BEGIN

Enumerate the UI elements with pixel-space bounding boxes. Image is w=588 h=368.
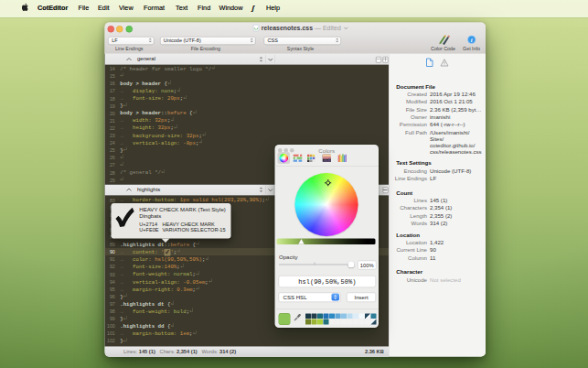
svg-text:i: i	[471, 37, 473, 43]
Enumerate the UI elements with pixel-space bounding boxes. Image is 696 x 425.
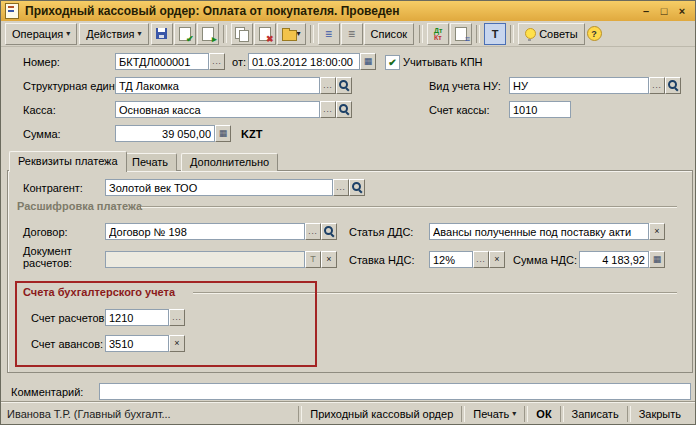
- counterparty-label: Контрагент:: [23, 182, 83, 194]
- contract-input[interactable]: [105, 223, 305, 240]
- breakdown-group-title: Расшифровка платежа: [17, 200, 142, 212]
- save-record-button[interactable]: Записать: [564, 408, 627, 420]
- save-icon: [156, 28, 167, 39]
- settlement-account-label: Счет расчетов:: [31, 312, 107, 324]
- vat-amount-input[interactable]: [579, 251, 649, 268]
- dds-item-input[interactable]: [429, 223, 649, 240]
- cashdesk-input[interactable]: [115, 101, 320, 118]
- settlement-doc-input[interactable]: [105, 251, 305, 268]
- cashdesk-ellipsis-button[interactable]: ...: [320, 101, 336, 118]
- maximize-button[interactable]: □: [655, 4, 673, 19]
- tips-label: Советы: [539, 28, 577, 40]
- lightbulb-icon: [525, 28, 536, 39]
- post-document-button[interactable]: ✔: [174, 23, 196, 45]
- advance-account-label: Счет авансов:: [31, 338, 103, 350]
- register-lines-icon: ≡: [465, 34, 470, 44]
- toolbar-separator: [223, 25, 227, 43]
- number-input[interactable]: [115, 53, 209, 70]
- advance-account-clear-button[interactable]: ×: [169, 335, 185, 352]
- delete-mark-button[interactable]: ✖: [254, 23, 276, 45]
- counterparty-input[interactable]: [105, 179, 333, 196]
- tab-payment-details[interactable]: Реквизиты платежа: [9, 151, 127, 172]
- magnifier-icon: [339, 104, 350, 115]
- contract-lookup-button[interactable]: [321, 223, 337, 240]
- close-form-button[interactable]: Закрыть: [631, 408, 689, 420]
- vat-rate-ellipsis-button[interactable]: ...: [473, 251, 489, 268]
- tips-button[interactable]: Советы: [518, 23, 584, 45]
- structural-unit-input[interactable]: [115, 77, 320, 94]
- post-and-close-button[interactable]: ▸: [197, 23, 219, 45]
- kpn-checkbox[interactable]: ✔: [385, 55, 400, 70]
- tax-accounting-lookup-button[interactable]: [665, 77, 681, 94]
- vat-amount-calculator-button[interactable]: ▦: [649, 251, 665, 268]
- document-window: Приходный кассовый ордер: Оплата от поку…: [0, 0, 696, 425]
- amount-calculator-button[interactable]: ▦: [215, 125, 231, 142]
- cashdesk-label: Касса:: [23, 104, 56, 116]
- cash-account-input[interactable]: [509, 101, 571, 118]
- advance-account-input[interactable]: [105, 335, 169, 352]
- list-button-label: Список: [371, 28, 408, 40]
- dds-item-clear-button[interactable]: ×: [649, 223, 665, 240]
- post-check-icon: ✔: [186, 34, 194, 44]
- list-icon: ≡: [325, 28, 332, 40]
- actions-menu-button[interactable]: Действия ▾: [79, 23, 148, 45]
- ok-button[interactable]: ОК: [528, 408, 559, 420]
- contract-ellipsis-button[interactable]: ...: [305, 223, 321, 240]
- operation-label: Операция: [12, 28, 63, 40]
- number-label: Номер:: [23, 56, 60, 68]
- vat-rate-input[interactable]: [429, 251, 473, 268]
- title-bar: Приходный кассовый ордер: Оплата от поку…: [1, 1, 695, 21]
- tab-print[interactable]: Печать: [123, 153, 177, 171]
- document-icon: [5, 3, 19, 19]
- toolbar-separator: [310, 25, 314, 43]
- magnifier-icon: [352, 182, 363, 193]
- close-button[interactable]: ×: [673, 4, 691, 19]
- vat-rate-clear-button[interactable]: ×: [489, 251, 505, 268]
- list-view-button[interactable]: ≡: [318, 23, 340, 45]
- comment-input[interactable]: [99, 383, 691, 400]
- structural-unit-lookup-button[interactable]: [336, 77, 352, 94]
- register-report-button[interactable]: ≡: [450, 23, 472, 45]
- copy-button[interactable]: [231, 23, 253, 45]
- cashdesk-lookup-button[interactable]: [336, 101, 352, 118]
- dtkt-postings-button[interactable]: Дт Кт: [427, 23, 449, 45]
- number-ellipsis-button[interactable]: ...: [209, 53, 225, 70]
- calendar-button[interactable]: ▦: [360, 53, 376, 70]
- operation-menu-button[interactable]: Операция ▾: [5, 23, 77, 45]
- print-button[interactable]: Печать ▾: [465, 408, 524, 420]
- settlement-doc-clear-button[interactable]: ×: [321, 251, 337, 268]
- save-button[interactable]: [151, 23, 173, 45]
- help-button[interactable]: ?: [587, 26, 602, 41]
- tax-accounting-input[interactable]: [509, 77, 649, 94]
- toolbar-separator: [476, 25, 480, 43]
- vat-rate-label: Ставка НДС:: [349, 254, 414, 266]
- structure-view-button[interactable]: ≡: [341, 23, 363, 45]
- amount-input[interactable]: [115, 125, 215, 142]
- breakdown-group-line: [141, 206, 677, 207]
- open-journal-button[interactable]: ▾: [277, 23, 306, 45]
- accounts-group-title: Счета бухгалтерского учета: [23, 286, 175, 298]
- contract-label: Договор:: [23, 226, 68, 238]
- counterparty-lookup-button[interactable]: [349, 179, 365, 196]
- date-input[interactable]: [248, 53, 360, 70]
- settlement-doc-label: Документ расчетов:: [23, 245, 103, 269]
- kpn-label: Учитывать КПН: [403, 56, 483, 68]
- toolbar-separator: [510, 25, 514, 43]
- structural-unit-ellipsis-button[interactable]: ...: [320, 77, 336, 94]
- toolbar-separator: [419, 25, 423, 43]
- chevron-down-icon: ▾: [297, 29, 301, 38]
- tab-additional[interactable]: Дополнительно: [181, 153, 278, 171]
- doc-type-button[interactable]: Приходный кассовый ордер: [302, 408, 461, 420]
- dds-item-label: Статья ДДС:: [349, 226, 413, 238]
- list-button[interactable]: Список: [364, 23, 415, 45]
- arrow-icon: ▸: [212, 34, 217, 44]
- cash-account-label: Счет кассы:: [429, 104, 490, 116]
- tax-accounting-ellipsis-button[interactable]: ...: [649, 77, 665, 94]
- template-toggle-button[interactable]: Т: [484, 23, 506, 45]
- counterparty-ellipsis-button[interactable]: ...: [333, 179, 349, 196]
- settlement-doc-type-button[interactable]: Т: [305, 251, 321, 268]
- settlement-account-ellipsis-button[interactable]: ...: [169, 309, 185, 326]
- toolbar: Операция ▾ Действия ▾ ✔ ▸ ✖ ▾ ≡ ≡ Список…: [1, 21, 695, 47]
- settlement-account-input[interactable]: [105, 309, 169, 326]
- minimize-button[interactable]: –: [637, 4, 655, 19]
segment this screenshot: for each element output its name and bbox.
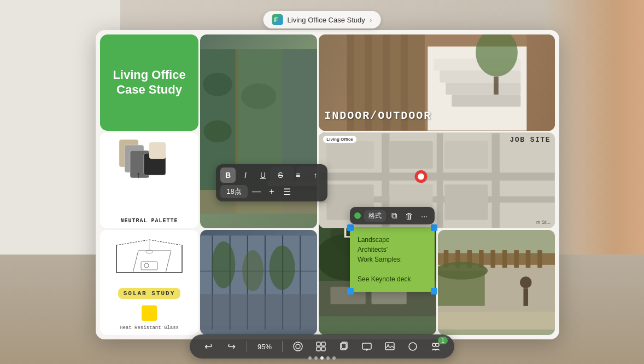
- collaborate-count: 1: [438, 337, 448, 344]
- svg-point-25: [203, 73, 232, 96]
- redo-button[interactable]: ↪: [224, 339, 239, 354]
- note-handle-tr[interactable]: [431, 224, 437, 231]
- living-office-tag: Living Office: [323, 136, 356, 143]
- architectural-sketch: [104, 234, 194, 284]
- bold-button[interactable]: B: [220, 167, 236, 183]
- copy-note-button[interactable]: ⧉: [389, 210, 400, 222]
- svg-point-60: [212, 241, 235, 288]
- svg-rect-85: [445, 141, 488, 168]
- top-navigation-bar: F Living Office Case Study ›: [264, 11, 381, 28]
- svg-point-103: [520, 276, 531, 288]
- format-toolbar: B I U S ≡ ↑ 18点 — + ☰: [216, 164, 327, 201]
- svg-point-123: [436, 343, 439, 346]
- freeform-app-icon: F: [272, 14, 283, 25]
- svg-point-90: [418, 173, 425, 180]
- align-button[interactable]: ≡: [290, 167, 306, 183]
- font-size-display: 18点: [220, 185, 248, 198]
- title-card: Living Office Case Study: [100, 34, 198, 131]
- more-note-button[interactable]: ···: [419, 210, 430, 222]
- undo-button[interactable]: ↩: [201, 339, 216, 354]
- palette-label: NEUTRAL PALETTE: [120, 218, 178, 224]
- svg-rect-46: [446, 83, 521, 95]
- format-row-1: B I U S ≡ ↑: [220, 167, 323, 183]
- svg-rect-49: [494, 77, 499, 95]
- underline-button[interactable]: U: [255, 167, 271, 183]
- svg-text:↑: ↑: [136, 170, 140, 180]
- svg-point-121: [409, 343, 417, 350]
- svg-rect-84: [390, 141, 433, 168]
- page-dot-5[interactable]: [332, 356, 336, 360]
- page-dot-3[interactable]: [320, 356, 324, 360]
- palette-card: ↑ NEUTRAL PALETTE: [100, 132, 198, 229]
- format-label-button[interactable]: 格式: [364, 210, 386, 222]
- svg-rect-47: [452, 95, 521, 107]
- note-action-bar: 格式 ⧉ 🗑 ···: [350, 207, 435, 224]
- indoor-outdoor-card: INDOOR/OUTDOOR: [319, 34, 555, 131]
- solar-study-label: SOLAR STUDY: [118, 288, 181, 299]
- note-handle-br[interactable]: [431, 288, 437, 294]
- svg-point-27: [203, 120, 231, 143]
- svg-rect-110: [317, 342, 320, 346]
- shapes-button[interactable]: [405, 339, 420, 354]
- sticky-note: [142, 305, 157, 321]
- board-title: Living Office Case Study: [288, 16, 365, 24]
- svg-rect-102: [537, 250, 542, 268]
- glass-wall-card: [200, 230, 317, 335]
- note-handle-tl[interactable]: [347, 224, 354, 231]
- bottom-toolbar: ↩ ↪ 95%: [190, 334, 454, 359]
- italic-button[interactable]: I: [238, 167, 253, 183]
- glass-wall-image: [200, 230, 317, 335]
- delete-note-button[interactable]: 🗑: [403, 210, 415, 222]
- collaborate-button[interactable]: 1: [428, 339, 443, 354]
- svg-rect-98: [490, 250, 495, 268]
- palette-swatches: ↑: [104, 137, 194, 181]
- decrease-size-button[interactable]: —: [250, 185, 263, 198]
- svg-point-108: [294, 342, 302, 351]
- svg-rect-99: [502, 250, 507, 268]
- outdoor-building-card: [438, 230, 555, 335]
- svg-rect-100: [514, 250, 519, 268]
- board-title-text: Living Office Case Study: [113, 68, 185, 97]
- svg-rect-116: [362, 343, 371, 349]
- strikethrough-button[interactable]: S: [273, 167, 288, 183]
- svg-text:F: F: [274, 16, 278, 23]
- page-dots: [308, 356, 336, 360]
- page-dot-2[interactable]: [314, 356, 318, 360]
- zoom-level: 95%: [255, 343, 274, 351]
- svg-point-26: [205, 97, 231, 119]
- svg-rect-6: [149, 142, 166, 159]
- copy-button[interactable]: [336, 339, 352, 354]
- job-site-label: JOB SITE: [510, 136, 551, 144]
- svg-point-62: [269, 245, 295, 290]
- increase-size-button[interactable]: +: [265, 185, 278, 198]
- page-dot-1[interactable]: [308, 356, 312, 360]
- insert-button[interactable]: [313, 339, 329, 354]
- list-button[interactable]: ☰: [280, 185, 294, 198]
- media-button[interactable]: [382, 339, 397, 354]
- svg-point-61: [242, 250, 264, 291]
- svg-point-28: [241, 83, 276, 109]
- sketch-card: SOLAR STUDY Heat Resistant Glass: [100, 230, 198, 335]
- toolbar-divider-2: [282, 341, 283, 352]
- heat-label: Heat Resistant Glass: [120, 325, 179, 331]
- page-dot-4[interactable]: [326, 356, 330, 360]
- indoor-outdoor-label: INDOOR/OUTDOOR: [324, 109, 431, 122]
- freeform-board[interactable]: Living Office Case Study ↑ NEUTRAL PALET…: [96, 30, 559, 339]
- note-color-dot: [354, 212, 361, 219]
- more-format-button[interactable]: ↑: [308, 167, 323, 183]
- svg-rect-112: [317, 347, 320, 351]
- svg-point-109: [296, 344, 300, 349]
- svg-rect-83: [327, 141, 374, 168]
- toolbar-divider-1: [247, 341, 247, 352]
- street-label: m St...: [536, 219, 551, 225]
- chevron-icon: ›: [370, 15, 372, 24]
- note-handle-bl[interactable]: [347, 288, 354, 294]
- pen-tool-button[interactable]: [290, 339, 306, 354]
- green-sticky-note[interactable]: Landscape Architects' Work Samples: See …: [350, 227, 435, 292]
- svg-rect-113: [321, 347, 325, 351]
- svg-point-122: [432, 343, 436, 346]
- screen-button[interactable]: [359, 339, 374, 354]
- svg-rect-81: [437, 133, 443, 228]
- svg-rect-82: [492, 133, 500, 228]
- svg-rect-111: [321, 342, 325, 346]
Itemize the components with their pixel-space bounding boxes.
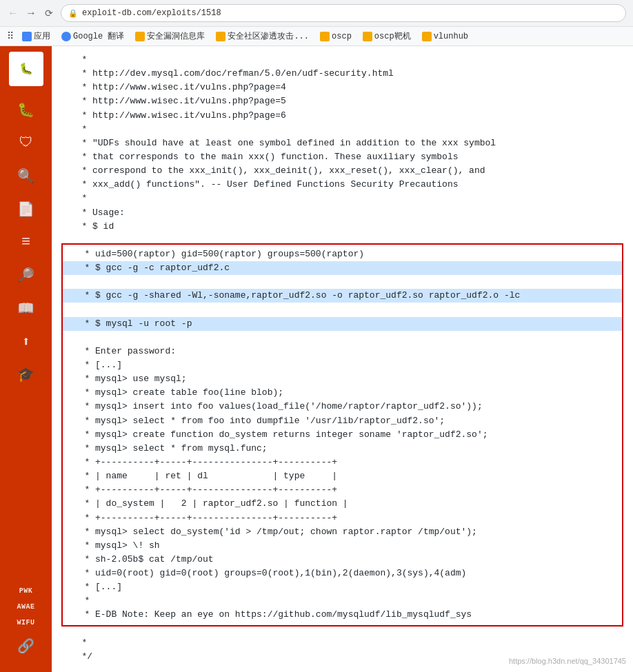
url-text: exploit-db.com/exploits/1518 <box>82 8 221 18</box>
logo-bug-icon: 🐛 <box>19 62 33 76</box>
sidebar-icon-search[interactable]: 🔎 <box>11 260 41 290</box>
lock-icon: 🔒 <box>68 9 78 18</box>
bookmark-apps[interactable]: 应用 <box>18 29 54 43</box>
bookmark-vuln-db[interactable]: 安全漏洞信息库 <box>131 29 209 43</box>
browser-chrome: ← → ⟳ 🔒 exploit-db.com/exploits/1518 ⠿ 应… <box>0 0 633 46</box>
sidebar-icon-upload[interactable]: ⬆ <box>11 326 41 356</box>
sidebar-icon-book[interactable]: 📖 <box>11 293 41 323</box>
bookmark-google-translate[interactable]: Google 翻译 <box>57 29 128 43</box>
highlighted-code-box: * uid=500(raptor) gid=500(raptor) groups… <box>61 243 623 627</box>
pwk-label: PWK <box>19 587 33 595</box>
bookmark-security-community[interactable]: 安全社区渗透攻击... <box>212 29 313 43</box>
apps-icon[interactable]: ⠿ <box>6 29 15 43</box>
content-area[interactable]: * * http://dev.mysql.com/doc/refman/5.0/… <box>52 46 633 672</box>
sidebar-icon-shield[interactable]: 🛡 <box>11 128 41 158</box>
forward-button[interactable]: → <box>25 7 37 19</box>
sidebar-item-pwk[interactable]: PWK <box>19 583 33 598</box>
sidebar-icon-graduate[interactable]: 🎓 <box>11 359 41 389</box>
sidebar-icon-globe[interactable]: 🔍 <box>11 161 41 191</box>
reload-button[interactable]: ⟳ <box>43 7 55 19</box>
bookmark-oscp-target[interactable]: oscp靶机 <box>359 29 415 43</box>
awae-label: AWAE <box>17 603 34 611</box>
sidebar-icon-list[interactable]: ≡ <box>11 227 41 257</box>
main-layout: 🐛 🐛 🛡 🔍 📄 ≡ 🔎 📖 ⬆ 🎓 PWK AWAE WIFU 🔗 * * … <box>0 46 633 672</box>
wifu-label: WIFU <box>17 619 34 627</box>
bookmarks-bar: ⠿ 应用 Google 翻译 安全漏洞信息库 安全社区渗透攻击... oscp … <box>0 26 633 45</box>
code-after-box: * */ #include <stdio.h> <box>52 629 633 672</box>
sidebar-icon-bug[interactable]: 🐛 <box>11 94 41 125</box>
watermark: https://blog.h3dn.net/qq_34301745 <box>509 657 626 665</box>
sidebar-item-wifu[interactable]: WIFU <box>17 615 34 629</box>
sidebar: 🐛 🐛 🛡 🔍 📄 ≡ 🔎 📖 ⬆ 🎓 PWK AWAE WIFU 🔗 <box>0 46 52 672</box>
bookmark-vlunhub[interactable]: vlunhub <box>418 30 472 43</box>
titlebar: ← → ⟳ 🔒 exploit-db.com/exploits/1518 <box>0 0 633 26</box>
sidebar-item-awae[interactable]: AWAE <box>17 599 34 613</box>
sidebar-icon-file[interactable]: 📄 <box>11 194 41 224</box>
back-button[interactable]: ← <box>7 7 19 19</box>
code-before-box: * * http://dev.mysql.com/doc/refman/5.0/… <box>52 46 633 241</box>
address-bar[interactable]: 🔒 exploit-db.com/exploits/1518 <box>61 4 626 22</box>
bookmark-oscp[interactable]: oscp <box>316 30 356 43</box>
sidebar-logo[interactable]: 🐛 <box>9 52 43 86</box>
sidebar-bottom: PWK AWAE WIFU 🔗 <box>0 583 52 666</box>
sidebar-icon-link[interactable]: 🔗 <box>11 631 41 661</box>
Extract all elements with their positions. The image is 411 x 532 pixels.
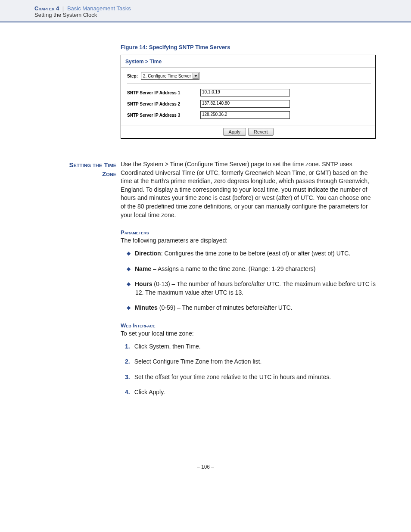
parameters-list: Direction: Configures the time zone to b… [121,249,377,312]
page-number: – 106 – [0,464,411,483]
sntp-server-2-input[interactable]: 137.82.140.80 [200,100,290,108]
list-item: Hours (0-13) – The number of hours befor… [121,280,377,297]
field-label: SNTP Server IP Address 1 [127,90,200,95]
field-row: SNTP Server IP Address 1 10.1.0.19 [127,87,371,98]
button-row: Apply Revert [121,125,375,138]
page-header: Chapter 4 | Basic Management Tasks Setti… [0,0,411,22]
webinterface-lead: To set your local time zone: [121,330,377,338]
screenshot-title: System > Time [121,55,375,68]
revert-button[interactable]: Revert [248,128,273,136]
parameters-lead: The following parameters are displayed: [121,236,377,245]
field-label: SNTP Server IP Address 3 [127,113,200,118]
intro-paragraph: Use the System > Time (Configure Time Se… [121,160,377,219]
step-dropdown-value: 2. Configure Time Server [143,74,191,78]
svg-marker-0 [194,75,197,77]
chevron-down-icon[interactable] [193,73,199,79]
field-row: SNTP Server IP Address 3 128.250.36.2 [127,109,371,121]
list-item: Select Configure Time Zone from the Acti… [121,358,377,366]
list-item: Set the offset for your time zone relati… [121,373,377,382]
chapter-label: Chapter 4 [34,5,59,12]
sntp-server-1-input[interactable]: 10.1.0.19 [200,89,290,96]
step-label: Step: [127,74,138,78]
page-subtitle: Setting the System Clock [34,12,411,18]
list-item: Click System, then Time. [121,342,377,351]
list-item: Click Apply. [121,388,377,397]
screenshot-panel: System > Time Step: 2. Configure Time Se… [121,55,376,139]
parameters-heading: Parameters [121,229,377,236]
list-item: Name – Assigns a name to the time zone. … [121,265,377,274]
field-row: SNTP Server IP Address 2 137.82.140.80 [127,98,371,109]
sntp-server-3-input[interactable]: 128.250.36.2 [200,111,290,119]
section-heading: Setting the Time Zone [34,160,121,404]
webinterface-heading: Web Interface [121,322,377,330]
field-label: SNTP Server IP Address 2 [127,102,200,106]
apply-button[interactable]: Apply [223,128,246,136]
list-item: Minutes (0-59) – The number of minutes b… [121,304,377,312]
step-dropdown[interactable]: 2. Configure Time Server [141,72,199,80]
list-item: Direction: Configures the time zone to b… [121,249,377,258]
figure-caption: Figure 14: Specifying SNTP Time Servers [121,44,377,50]
step-row: Step: 2. Configure Time Server [127,72,371,84]
separator: | [62,5,64,12]
breadcrumb-title: Basic Management Tasks [67,5,131,12]
steps-list: Click System, then Time. Select Configur… [121,342,377,397]
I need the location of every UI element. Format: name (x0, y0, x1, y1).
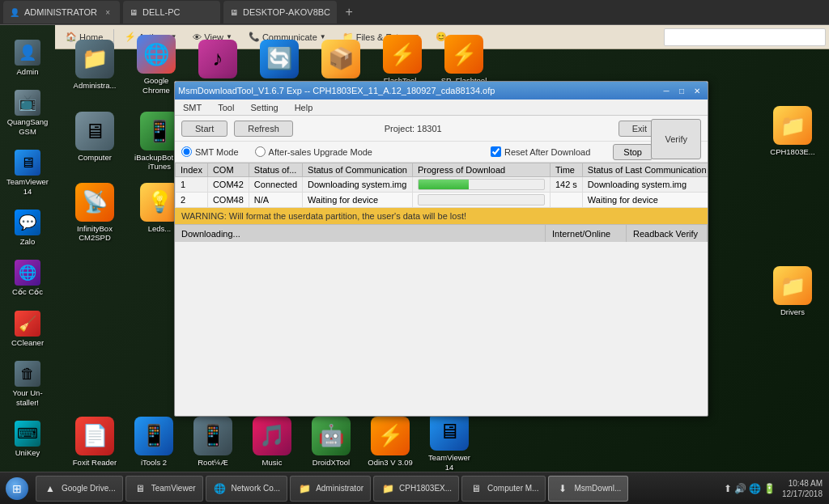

END

• [Work to be completed]
Copy out all lines above that include the string "Enumerate".

• [Answer section]
Enumerate the UI elements with pixel-space bounding boxes. Image is w=588 h=368.
Enumerate the UI elements with pixel-space bounding boxes. Image is 696 x 425.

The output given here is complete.